How to replicate the way-above-average-days?
I'm assuming this happens to many others, but do you have days where everything comes much easier and you kill all your PRs?
Then wonder what the hell happened and why?
I'm pretty strict with what I eat, and am pretty consistent with prep / food, etc. (I do suffer from a form of hypoglycemia and ALWAYS perform better in the afternoon, after a good lunch. Morning rides are a waste of time for me.)
Does this just randomly happen? Or can I harness it and hopefully continue the above-average-performance?
The obvious things that come to mind are:
1) What I ate the night before (fish, potatoes and vegatables)
2) How much and how well I slept (don't quite remember but probably 8hrs). I do recall being pretty tired and making sure I woke up when I was ready, which was later than normal; think it was 8am.
3) What I had for breakfast (a little unusual, but fish, eggs, potatoes and wheat bread with homemade peanut butter).
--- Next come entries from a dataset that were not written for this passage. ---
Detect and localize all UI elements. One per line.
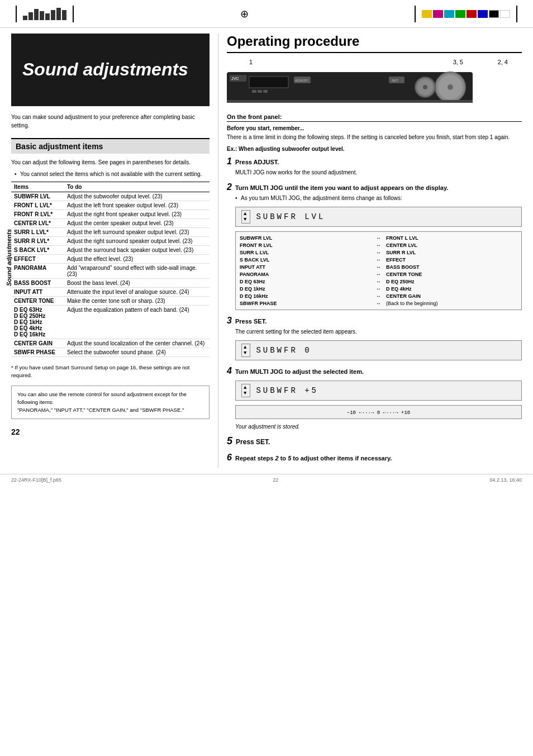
- table-row-desc: Adjust the subwoofer output level. (23): [64, 192, 210, 201]
- color-block-black: [489, 10, 499, 18]
- items-table: Items To do SUBWFR LVLAdjust the subwoof…: [11, 182, 210, 357]
- adj-grid-left: SURR L LVL: [239, 249, 372, 256]
- color-block-green: [455, 10, 465, 18]
- display-jvc-3: ▲▼: [241, 384, 250, 397]
- front-panel-header: On the front panel:: [227, 113, 522, 122]
- step-1-body: MULTI JOG now works for the sound adjust…: [235, 168, 522, 177]
- col-items: Items: [11, 182, 64, 192]
- adj-grid-arrow: ↔: [375, 278, 382, 285]
- adj-grid-arrow: ↔: [375, 256, 382, 263]
- adj-grid-right: SURR R LVL: [385, 249, 518, 256]
- bar-block-4: [40, 11, 44, 20]
- svg-rect-6: [263, 90, 268, 93]
- display-subwfr-0: SUBWFR 0: [256, 346, 311, 355]
- display-box-3: ▲▼ SUBWFR +5: [235, 381, 522, 401]
- svg-rect-5: [258, 90, 262, 93]
- step-1-title: Press ADJUST.: [235, 159, 279, 165]
- step-1-num: 1: [227, 156, 232, 166]
- adj-grid-right: D EQ 4kHz: [385, 286, 518, 292]
- adj-grid-left: D EQ 16kHz: [239, 293, 372, 299]
- display-subwfr-lvl: SUBWFR LVL: [256, 212, 325, 221]
- step-1: 1 Press ADJUST. MULTI JOG now works for …: [227, 156, 522, 177]
- step-5-num: 5: [227, 435, 232, 446]
- table-row-desc: Adjust the left surround speaker output …: [64, 228, 210, 237]
- adj-grid-arrow: ↔: [375, 286, 382, 292]
- op-proc-title: Operating procedure: [227, 34, 522, 53]
- table-row-name: CENTER LVL*: [11, 219, 64, 228]
- table-row-desc: Select the subwoofer sound phase. (24): [64, 348, 210, 357]
- color-block-cyan: [444, 10, 454, 18]
- table-row-desc: Adjust the right surround speaker output…: [64, 237, 210, 246]
- display-subwfr-p5: SUBWFR +5: [256, 386, 318, 395]
- color-block-magenta: [433, 10, 443, 18]
- step-5-title: Press SET.: [236, 438, 270, 446]
- adj-grid-arrow: ↔: [375, 264, 382, 270]
- step-4-display-area: ▲▼ SUBWFR +5 −10 ←···→ 0 ←···→ +10: [235, 381, 522, 419]
- footer: 22-24RX-F10[B]_f.p65 22 04.2.13, 16:40: [0, 474, 533, 486]
- table-row-name: SUBWFR LVL: [11, 192, 64, 201]
- step-3-body: The current setting for the selected ite…: [235, 327, 522, 336]
- svg-rect-4: [252, 90, 256, 93]
- bar-block-6: [51, 10, 55, 20]
- svg-text:ADJUST: ADJUST: [295, 79, 308, 82]
- table-row-name: SURR L LVL*: [11, 228, 64, 237]
- table-row-desc: Adjust the effect level. (23): [64, 255, 210, 264]
- footer-center: 22: [273, 477, 278, 483]
- table-row-name: EFFECT: [11, 255, 64, 264]
- svg-point-13: [448, 84, 453, 90]
- color-block-yellow: [422, 10, 432, 18]
- step-6-num: 6: [227, 453, 232, 462]
- bullet-list: You cannot select the items which is not…: [11, 171, 210, 177]
- step-6-title: Repeat steps 2 to 5 to adjust other item…: [235, 455, 392, 462]
- section-description: You can adjust the following items. See …: [11, 158, 210, 167]
- adj-grid-arrow: ↔: [375, 300, 382, 307]
- adj-grid-left: PANORAMA: [239, 271, 372, 278]
- step-2-body: As you turn MULTI JOG, the adjustment it…: [235, 194, 522, 202]
- before-start-text: There is a time limit in doing the follo…: [227, 133, 522, 141]
- display-box-1: ▲▼ SUBWFR LVL: [235, 207, 522, 227]
- col-todo: To do: [64, 182, 210, 192]
- step-5: 5 Press SET.: [227, 435, 522, 447]
- table-row-name: S BACK LVL*: [11, 246, 64, 255]
- adj-grid-right: FRONT L LVL: [385, 235, 518, 241]
- table-row-desc: Make the center tone soft or sharp. (23): [64, 297, 210, 306]
- adj-grid-arrow: ↔: [375, 271, 382, 278]
- adj-grid-right: CENTER LVL: [385, 242, 518, 249]
- scale-display: −10 ←···→ 0 ←···→ +10: [235, 405, 522, 419]
- svg-rect-3: [249, 77, 288, 88]
- top-bar: ⊕: [0, 0, 533, 28]
- compass-icon: ⊕: [240, 8, 249, 20]
- note-box-text: You can also use the remote control for …: [17, 391, 187, 413]
- step-3-num: 3: [227, 316, 232, 325]
- adj-grid-left: FRONT R LVL: [239, 242, 372, 249]
- page-title: Sound adjustments: [22, 60, 188, 79]
- right-column: Operating procedure 1 3, 5 2, 4 JVC: [218, 34, 522, 468]
- bar-block-2: [28, 12, 33, 20]
- left-column: Sound adjustments Sound adjustments You …: [11, 34, 218, 468]
- table-row-name: SBWFR PHASE: [11, 348, 64, 357]
- top-bar-line-right: [73, 6, 74, 22]
- sound-title-box: Sound adjustments: [11, 34, 210, 106]
- svg-rect-17: [227, 100, 473, 103]
- top-right-line: [415, 6, 416, 22]
- scale-bar: −10 ←···→ 0 ←···→ +10: [241, 410, 516, 416]
- bar-block-7: [56, 8, 61, 20]
- adj-grid-left: INPUT ATT: [239, 264, 372, 270]
- step-4: 4 Turn MULTI JOG to adjust the selected …: [227, 366, 522, 430]
- bar-block-5: [45, 13, 50, 20]
- adj-grid-right: D EQ 250Hz: [385, 278, 518, 285]
- intro-text: You can make sound adjustment to your pr…: [11, 113, 210, 130]
- step-2-title: Turn MULTI JOG until the item you want t…: [235, 184, 448, 191]
- step-2-num: 2: [227, 182, 232, 192]
- table-row-desc: Adjust the equalization pattern of each …: [64, 306, 210, 339]
- adj-grid-arrow: ↔: [375, 242, 382, 249]
- step-2-bullet: As you turn MULTI JOG, the adjustment it…: [235, 195, 402, 201]
- top-bar-line-left: [16, 6, 17, 22]
- color-block-white: [500, 10, 510, 18]
- color-block-blue: [478, 10, 488, 18]
- adj-grid-right: CENTER TONE: [385, 271, 518, 278]
- display-jvc-1: ▲▼: [241, 210, 250, 224]
- svg-text:SET: SET: [392, 79, 398, 82]
- top-right-line2: [516, 6, 517, 22]
- table-row-desc: Boost the bass level. (24): [64, 279, 210, 288]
4) What I had for lunch? (12:30 - chicken breast, yams & green beans)
5) Hit the trail at 2:30/3 or so. Ate a bite or two of a peanut butter sandwich on wheat and one Cliff's Shot Blok.
I had one day like this last season too where I just destroyed my usual times, in a 25 mile, 2.5 hour ride. Non-stop and felt like I was flying and invincible. This day last week was kinda like that.
So what is the deal? Is this just common and how the body works?
I'm going to try to replicate this program again Friday and see if I can somewhat repeat that feeling, and it was so good.
If it were that easy to beat PR's they would be meaningless. Last summer, I did it by spending a lot of money on a new bike with really good tires. I certainly can't do THAT every summer! I'm playing the "back nine" of life, so I'm not going to smash many new PRs, but I still, on occasion, clean something I've never done before. It's fun getting out, regardless.
It is going to depend on more factors than your diet. Where you are at in training regimen, how fresh your legs are, relative weather conditions, etc. I, like you, maintain a healthy diet that works well for me so I find it is the other factors that really determine my performance on the trail.
If I ever hit the trail and feel my diet inhibited that particular ride, I don't do it. The usual result of this is just plain hunger.
Rest. When I'm well rested and fit I can kill it. Most of the time I'm just an average slug but sometimes everything aligns.
Rest... ...and ****loads of eggs, bread, cheese and salt. I hear water helps too.
I have a crappy ride if I eat anything other than peanut butter and honey on German Rye bread and 3 whole figs. I think it's just in my head but that combo just works for me.
Yesterday I had one of those rides where everything was perfect. Hit all my lines, climbed good and just felt like I was flying. I hit the parking lot with a huge smile on my face as I just knew I smashed my PR. Downloaded my Garmin and I was 4 minutes slower than my normal. I'm still scratching my head on that one...
This thread probably should have went into the General Discussion section, but I always think in terms of diet and training.
Anyway - from what you've said ... yeah I know there are factors out of one's control (kinda) and then so many little things that can add up good, or add up bad.
I've just been trying to stick tight to resting really well the night before and eating my normal routine up until launch time.
@Bailey44 - yeah I've had that happen too. I thought FOR SURE I'd have a PR and my time was terrible. Sometimes I kinda wonder if its Strava's glitches here and there. I try not to worry too much about that (but still bugs me).
I rode 24 miles yesterday with 3600ft of climbing, in 90 degrees. Felt decent...really good on the first 4 mile climb, but not "one of those days".
For me my best rides are when temperatures are ideal, like around 60 degrees f. I seem to have unlimited energy.
For me every time I feel sluggish or tired and just looking for every reason to blow the ride off I seem to go out and kill it. Doesn't make sense.
Me too!! Makes no sense. And on the days you feel AWESOME you have a marginal ride....
I think diet and rest are huge factors, but one can never underestimate the emotional battery. There are so many stresses which pull on us that we don't think about. Is work getting at us, relationships...Psychology plays a massive part. I think, it depends on your temperament; going into a ride without caring may work for some and for others a massively focused exertion is what they need. Whatever the approach, the emotional battery plays a big role. All in all in comes down to mindset.